Non è indicato fare una MOC-DXA prima della menopausa se non ci sono dei fattori di rischio per osteoporosi o malattie che possano esporre a un incremento del rischio di frattura. In caso di familiarità per frattura è invece indicata una valutazione presso un centro specialistico dopo la menopausa.


Sono un pensionato di 69 anni, recentemente ho fatto una MOC-DXA è mi è stata diagnosticata un osteoporosi. Che cosa devo fare? Iniziare una terapia?

L’osteoporosi maschile può essere secondaria a una causa sottostante. Pertanto, così come in altre situazioni, prima di iniziare un trattamento farmacologico è assolutamente necessario fare riferimento a un centro specialistico e eseguire accertamenti atti a porre una diagnosi.


Sofia: “Dottore, è vero che prima si rompe il femore o poi si cade a terra?”
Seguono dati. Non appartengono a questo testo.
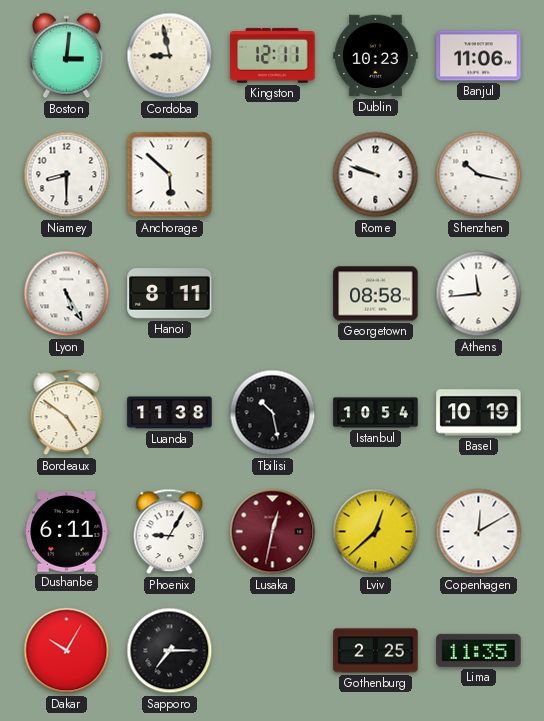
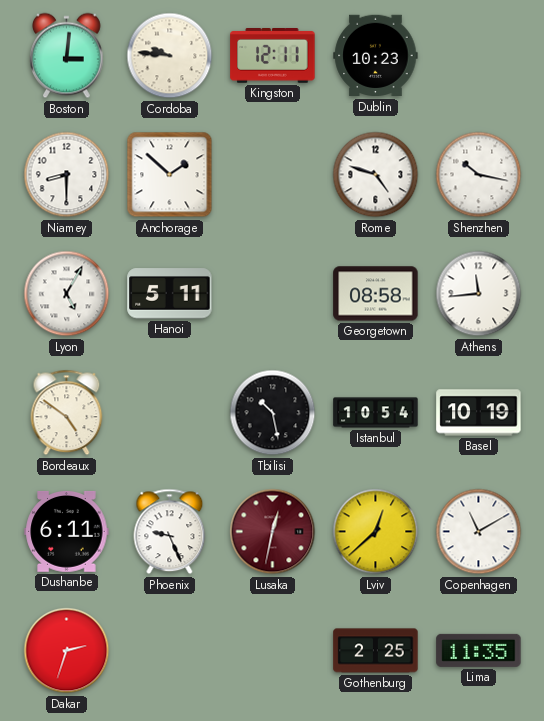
Cordoba: 8:58 -> 9:46
Banjul: 11:06 -> none
Anchorage: 5:52 -> 1:52
Rome: 9:48 -> 4:48
Lyon: 5:25 -> 5:05
Hanoi: 8:11 -> 5:11
Luanda: 11:38 -> none
Phoenix: 9:05 -> 9:26
Copenhagen: 12:10 -> 11:10
Dakar: 10:05 -> 2:33
Sapporo: 7:15 -> none
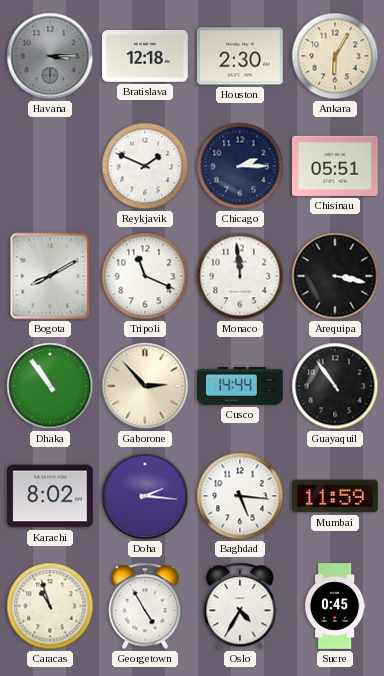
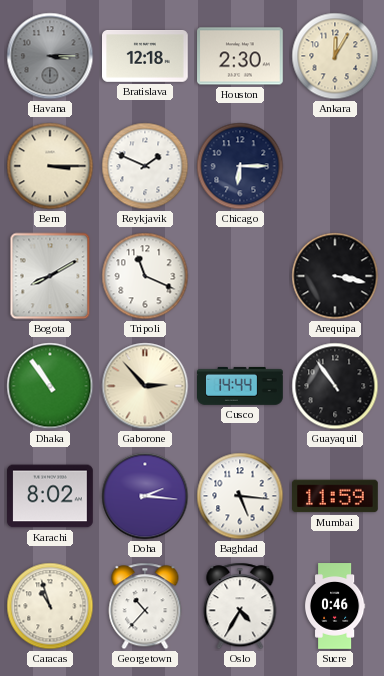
Ankara: 6:05 -> 12:05
Bern: none -> 3:15
Chicago: 2:15 -> 6:15
Chisinau: 05:51 -> none
Monaco: 11:59 -> none
Georgetown: 4:55 -> 10:37
Sucre: 0:45 -> 0:46
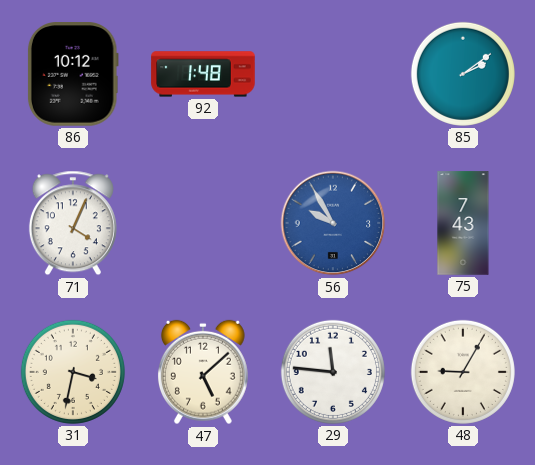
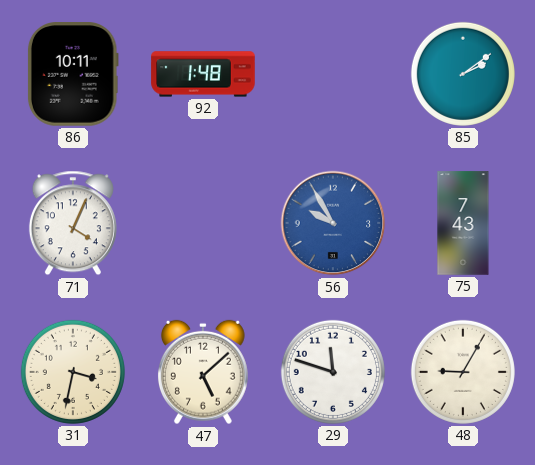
86: 10:12 -> 10:11
29: 11:46 -> 11:48
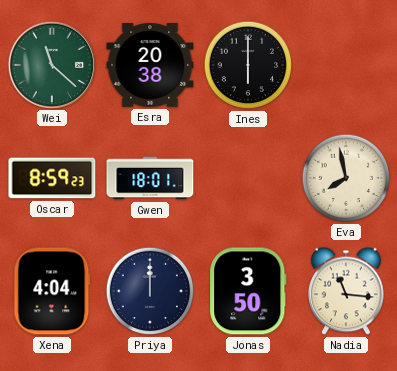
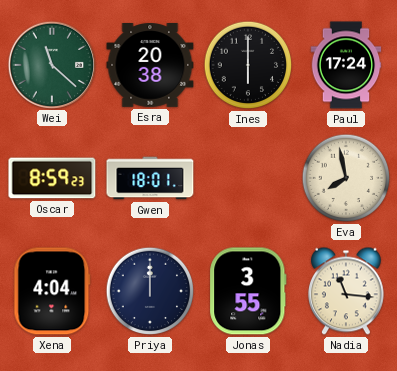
Paul: none -> 17:24
Jonas: 3:50 -> 3:55
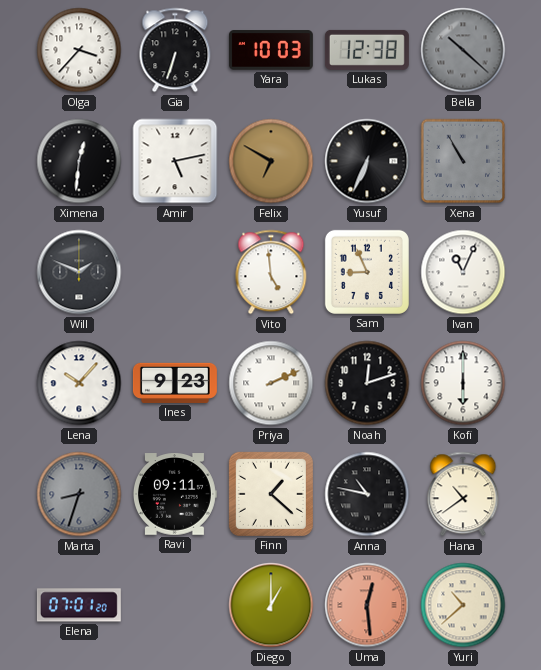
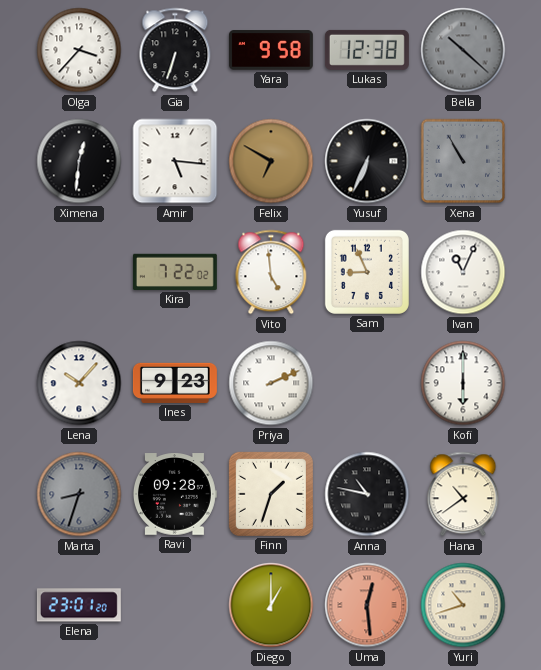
Yara: 10:03 -> 9:58
Amir: 5:13 -> 5:16
Will: 1:49 -> none
Kira: none -> 7:22
Noah: 12:12 -> none
Ravi: 09:11 -> 09:28
Finn: 1:22 -> 1:33
Elena: 07:01 -> 23:01
Yuri: 10:38 -> 10:42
Dott. Rossi: La frattura di femore è prodotta da un trauma, anche lieve, conseguente a una caduta. Pertanto, la comune convinzione che la frattura del femore preceda la caduta non è corretta. Solo in rarissimi casi ciò è ritenuto possibile.


Margherita: “Dottore, i dolori che ho da tutte le parti sono dovuti all’osteoporosi?”

Dott. Rossi: L’osteoporosi è una patologia asintomatica. La presenza di dolore diffuso non rappresenta un campanello d’allarme, tantomeno un sintomo di osteoporosi. Alla presenza di tale sintomatologia è pertanto opportuno consultarsi prima con il medico curante, per individuare gli eventuali accertamenti da eseguire.


Sonia: “Dottore, per la mia osteoporosi dovrei perdere peso?”

Dott. Rossi: Il paziente con osteoporosi dovrebbe mantenere un peso stabile e nella norma, e dovrebbe evitare la magrezza eccessiva che rappresenta invece un fattore di rischio. Una perdita di peso “fai-da-te” che non sia supervisionata da uno specialista potrebbe anche essere controproducente e pericolosa dal punto di vista osseo.


Mirella: “Dottore, se mangio troppi latticini rischio di avere i calcoli ai reni?”

Dott. Rossi: Una dieta ricca di calcio non rappresenta un fattore di rischio per calcolosi renale. Anzi, è verosimile che il calcio degli alimenti possa ridurre il rischio di calcoli, producendo una riduzione dell’assorbimento intestinale degli ossalati (che invece possono facilitare la calcolosi). In persone predisposte invece, i supplementi di calcio possono aumentare il rischio di calcoli renali.